Suddenly I don’t want to hear. “Hauling rock?”
“Yes, hauling baskets of debris out of places too narrow for men to get into, but also as rewards for the prisoners to get them to work harder.”
“Oh gods, Bett…” Words choke in my throat and a wave of horrified dizziness makes me stagger. I catch myself on the tree trunk.
Yet her expression lightens, and her chin lifts in triumph. “We were spared that because of Agalar.”
The relief that washes through me leaves me unable to speak. Wind rustles in the trees and, in the distance, I hear the buzz of laughter and chatter from the kitchen, a reminder that Bettany is traveling with a group of foreigners whose languages we can’t even understand.
“What do you mean?” I ask when I’ve got my voice back.
She glances around to make sure no one is on the path or wandering the outer garden. “He was already at the mining village, studying injuries, as you must have heard.
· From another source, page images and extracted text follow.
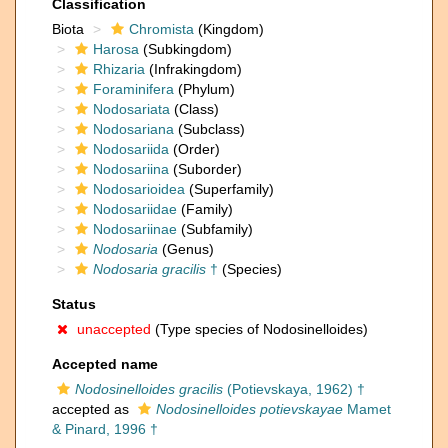
Classification
Biota
Chromista
(Kingdom)
Harosa
(Subkingdom)
Rhizaria
(Infrakingdom)
Foraminifera
(Phylum)
Nodosariata
(Class)
Nodosariana
(Subclass)
Nodosariida
(Order)
Nodosariina
(Suborder)
Nodosarioidea
(Superfamily)
Nodosariidae
(Family)
Nodosariinae
(Subfamily)
Nodosaria
(Genus)
Nodosaria gracilis
†
(Species)
Status
unaccepted
(Type species of Nodosinelloides)
Accepted name
Nodosinelloides gracilis
(Potievskaya, 1962) †
accepted as
Nodosinelloides potievskayae
Mamet
& Pinard, 1996 †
When we arrived the supervisor asked him to inspect all the prisoners to see who would be best fitted for which work. I knew what kind of work I was intended for. So when I was brought to him and saw he was a foreigner, I begged him to save me and the others. And he agreed.”
“Why would he agree? Did he want you for himself? He called you Beauty. Like a dog.”
“He gives all his people nicknames. It’s just his way.” But she looks away to hide her expression from me.
“What aren’t you saying?” I demand.
She chews on her lower lip, her face in profile. Bettany’s beauty is that of fierceness melded with perfection of feature: eyes, chin, cheekbones, brows, and lips all so fine and proportional that sculptors and artists sometimes came up to her on the street to beg that she might model for them, although of course Father would never allow it. Her frame is tall and voluptuous but I can’t help but notice that she’s thinner now than when I last saw her.